Pendant deux ans, les deux auteurs ont suivi le quotidien de trois villes où le Front National a pu pousser la porte de la municipalité : d’Hayange (Moselle) à Hénin-Beaumont (Pas-de-Calais) en passant par Beaucaire (Gard) ils ont observé, interrogé, photographié.
« Donner à comprendre sur une partie du pays de l’électorat »
Du Front National, l’art nous avait offert un film, ou encore une Bande-Dessinée. L’œuvre de Valérie Igounet et Vincent Jarousseau s’inscrit pourtant dans une portée inédite. Au-delà de son format original qui mélange clichés en noirs et blancs et bulles, « à la manière d’un roman feuilleton » précise le photographe, l’objectif s’éloigne également de celui des productions antérieures. Il ne s’agit plus de fiction, ni même de dénonciation, mais bien plus de « donner à comprendre sur une partie du pays de l’électorat. » : « A aucun moment il ne s’agit de juger, indique Vincent Jarousseau, mais de laisser la parole aux invisibles, à ces gens que l’on moque ou que l’on dénonce à travers les médias. C’est tout simplement horripilant et contre-productif, mais c’est aussi très insultant pour eux. Les électeurs de l’extrême droite, c’est avant tout des gens qui se sentent abandonnés. » Valérie Igounet renchérit : « j’ai une casquette de chercheuse, pas de militante anti-FN. » C’est là tout ce qui fait la particularité de l’œuvre : un livre qui donne à voir sans tabou, sans mensonge, sans censure, avec des propos retranscrits à la virgule près de manière à rendre la parole de chacun la plus fidèle possible. « Nous nous sommes rendus près de vingt fois dans chaque ville, racontent les auteurs. D’abord pour connaître la ville, s’imprégner de l’endroit, puis surtout créer des liens avec les personnes. » Porte à porte, marchés, participation aux événements publics comme la fête du cochon, c’est tout le quotidien de ces trois villes qui a été vécu par les auteurs.
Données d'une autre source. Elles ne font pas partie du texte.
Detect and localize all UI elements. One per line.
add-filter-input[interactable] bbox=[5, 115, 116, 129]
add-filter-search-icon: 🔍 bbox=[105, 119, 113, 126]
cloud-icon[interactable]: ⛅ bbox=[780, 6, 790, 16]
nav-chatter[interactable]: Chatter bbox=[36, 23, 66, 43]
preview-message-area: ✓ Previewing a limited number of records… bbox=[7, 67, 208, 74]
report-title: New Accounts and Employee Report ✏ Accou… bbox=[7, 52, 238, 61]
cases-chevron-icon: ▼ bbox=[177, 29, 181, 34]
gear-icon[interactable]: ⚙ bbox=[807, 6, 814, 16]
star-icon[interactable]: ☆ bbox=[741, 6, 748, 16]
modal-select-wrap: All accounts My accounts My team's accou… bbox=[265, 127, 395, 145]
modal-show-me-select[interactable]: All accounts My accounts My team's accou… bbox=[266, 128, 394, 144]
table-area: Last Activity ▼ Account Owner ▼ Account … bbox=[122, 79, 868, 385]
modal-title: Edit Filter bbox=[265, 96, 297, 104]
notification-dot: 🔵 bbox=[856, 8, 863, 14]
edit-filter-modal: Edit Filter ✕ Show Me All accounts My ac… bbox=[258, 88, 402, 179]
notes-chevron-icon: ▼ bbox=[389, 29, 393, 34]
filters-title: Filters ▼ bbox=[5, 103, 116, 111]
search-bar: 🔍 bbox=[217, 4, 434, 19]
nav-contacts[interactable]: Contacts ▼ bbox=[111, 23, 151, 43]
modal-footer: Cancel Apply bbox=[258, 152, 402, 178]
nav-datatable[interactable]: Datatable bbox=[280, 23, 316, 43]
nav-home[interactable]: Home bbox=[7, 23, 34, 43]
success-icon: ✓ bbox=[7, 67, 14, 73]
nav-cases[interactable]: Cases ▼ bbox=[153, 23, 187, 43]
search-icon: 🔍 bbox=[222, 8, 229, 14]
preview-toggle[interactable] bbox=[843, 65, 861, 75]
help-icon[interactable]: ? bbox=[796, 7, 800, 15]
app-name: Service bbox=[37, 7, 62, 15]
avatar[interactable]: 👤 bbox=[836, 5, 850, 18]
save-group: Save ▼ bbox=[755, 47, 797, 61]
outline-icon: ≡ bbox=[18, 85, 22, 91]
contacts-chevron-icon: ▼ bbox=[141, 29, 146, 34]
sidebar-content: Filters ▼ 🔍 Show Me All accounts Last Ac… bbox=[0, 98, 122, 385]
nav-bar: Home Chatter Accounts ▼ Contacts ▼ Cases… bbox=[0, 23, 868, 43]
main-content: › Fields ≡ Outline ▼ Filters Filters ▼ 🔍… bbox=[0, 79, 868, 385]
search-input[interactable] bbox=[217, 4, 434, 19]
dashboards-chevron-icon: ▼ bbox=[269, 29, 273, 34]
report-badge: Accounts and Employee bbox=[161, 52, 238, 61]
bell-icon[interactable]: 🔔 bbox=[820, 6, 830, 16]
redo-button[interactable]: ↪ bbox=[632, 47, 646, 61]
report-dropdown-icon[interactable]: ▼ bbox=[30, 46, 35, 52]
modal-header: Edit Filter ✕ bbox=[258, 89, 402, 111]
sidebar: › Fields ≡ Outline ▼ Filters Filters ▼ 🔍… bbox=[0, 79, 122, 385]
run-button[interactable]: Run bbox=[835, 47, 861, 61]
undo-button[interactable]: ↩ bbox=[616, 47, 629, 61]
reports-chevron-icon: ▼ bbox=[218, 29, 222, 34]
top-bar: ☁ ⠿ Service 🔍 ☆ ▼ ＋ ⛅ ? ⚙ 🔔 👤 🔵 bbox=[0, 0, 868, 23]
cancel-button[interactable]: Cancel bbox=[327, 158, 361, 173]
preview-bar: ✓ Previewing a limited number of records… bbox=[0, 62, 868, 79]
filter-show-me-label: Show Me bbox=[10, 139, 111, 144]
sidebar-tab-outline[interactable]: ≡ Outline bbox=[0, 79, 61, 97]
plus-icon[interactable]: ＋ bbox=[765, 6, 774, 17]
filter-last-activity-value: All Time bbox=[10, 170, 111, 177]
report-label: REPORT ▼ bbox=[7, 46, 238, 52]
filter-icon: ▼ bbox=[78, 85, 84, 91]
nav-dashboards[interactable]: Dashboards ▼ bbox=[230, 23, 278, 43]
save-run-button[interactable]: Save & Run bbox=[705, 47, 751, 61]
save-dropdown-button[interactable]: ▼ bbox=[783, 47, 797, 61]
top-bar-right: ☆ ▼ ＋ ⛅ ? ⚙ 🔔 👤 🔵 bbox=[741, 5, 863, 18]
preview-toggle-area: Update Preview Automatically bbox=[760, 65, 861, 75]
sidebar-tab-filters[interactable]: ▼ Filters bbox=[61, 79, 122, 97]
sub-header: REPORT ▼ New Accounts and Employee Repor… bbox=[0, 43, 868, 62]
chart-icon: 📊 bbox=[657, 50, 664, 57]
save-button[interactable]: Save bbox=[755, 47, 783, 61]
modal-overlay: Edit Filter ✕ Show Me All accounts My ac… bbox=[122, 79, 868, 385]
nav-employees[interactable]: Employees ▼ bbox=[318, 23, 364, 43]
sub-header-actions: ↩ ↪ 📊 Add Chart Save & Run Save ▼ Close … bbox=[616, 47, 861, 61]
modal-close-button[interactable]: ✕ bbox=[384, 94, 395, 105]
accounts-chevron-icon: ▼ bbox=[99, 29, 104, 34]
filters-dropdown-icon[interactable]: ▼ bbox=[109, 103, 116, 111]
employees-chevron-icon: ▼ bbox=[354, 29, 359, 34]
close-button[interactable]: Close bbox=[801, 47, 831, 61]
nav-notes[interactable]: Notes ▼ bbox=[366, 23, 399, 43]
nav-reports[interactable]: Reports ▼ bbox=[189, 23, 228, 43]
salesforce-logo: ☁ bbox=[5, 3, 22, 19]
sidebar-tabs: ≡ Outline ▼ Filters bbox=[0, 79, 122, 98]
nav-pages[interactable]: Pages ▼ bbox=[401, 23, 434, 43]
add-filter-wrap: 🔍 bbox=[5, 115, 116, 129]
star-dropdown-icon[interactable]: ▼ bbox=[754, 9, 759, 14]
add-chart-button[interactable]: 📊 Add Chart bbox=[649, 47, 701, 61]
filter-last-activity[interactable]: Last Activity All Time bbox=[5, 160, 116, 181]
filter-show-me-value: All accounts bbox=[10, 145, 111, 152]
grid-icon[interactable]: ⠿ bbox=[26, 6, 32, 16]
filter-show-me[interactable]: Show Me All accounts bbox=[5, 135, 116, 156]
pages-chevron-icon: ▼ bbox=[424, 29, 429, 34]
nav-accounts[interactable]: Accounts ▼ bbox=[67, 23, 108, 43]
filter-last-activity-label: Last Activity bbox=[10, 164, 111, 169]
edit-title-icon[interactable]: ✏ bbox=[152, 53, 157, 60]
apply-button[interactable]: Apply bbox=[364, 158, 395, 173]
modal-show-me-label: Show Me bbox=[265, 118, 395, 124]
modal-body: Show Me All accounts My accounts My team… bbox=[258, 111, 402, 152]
Un travail qui en fait un ouvrage basé sur la confiance : aucun propos n’a été publié sans l’accord des protagonistes, de même que les photos. « Il s’agissait de les présenter de manière signifiante, explique Valérie Igounet, et non pas de les caricaturer. C’est ça qui fait toute la richesse de ce travail. »
Plutôt qu’un panel général du paysage frontiste, ce sont toutes ces vies, dans leurs particularités et leurs personnalités, qui sont alors révélées dans ce livre. L’électeur du Front National n’est plus un stéréotype vague, classé par la société et aux caractéristiques fixés. Dans ce livre, il gagne un visage, une histoire, un passé aussi.
Un sentiment de trahison
L’électeur du Front National, c’est ainsi Patrick, 30 ans, cet orphelin élevé par ses grands-parents, et qui raconte son histoire en traînant sa moto. C’est aussi Anthonia, cette jeune fille de 18 ans qui baigne dans le Front National comme dans les romans d’amour, habite avec sa mère handicapée et cherche en vain un CDI. C’est Brigitte, ancienne électrice communiste de 58 ans, dont les fils galèrent à trouver un emploi stable et qui ne demande qu’une chose : que « ça change. » Et puis il y a les portraits de couples, ceux qui se racontent à deux : Simone et Antoine, ce vieux couple de Beaucaire qui admire les discours de Jean-Marie Le Pen comme la culture de sa petite-fille ; Murielle et Pascal, sosie de Johnny Halliday, dont le père était un « malgré nous », et qui se sont détachés des partis qui ne leur offraient plus rien ; ou encore Sabrina et Jean-Marc, eux aussi anciens électeurs de gauche, qui se demandent comment l’on peut avoir autant d’argent pour les migrants quand l’on en manque pour leur trouver du travail. De case en case, de page en page, de bulle en bulle des vies se racontent à travers des visages uniques. Les auteurs ont tenu à toucher toutes les générations, des plus jeunes, souvent peu diplômés, attirés par le cadre familial et respectueux des valeurs que leur offre le Front National, aux plus âgés, déçus par l’évolution des partis traditionnels qui ne s’occupent plus d’eux.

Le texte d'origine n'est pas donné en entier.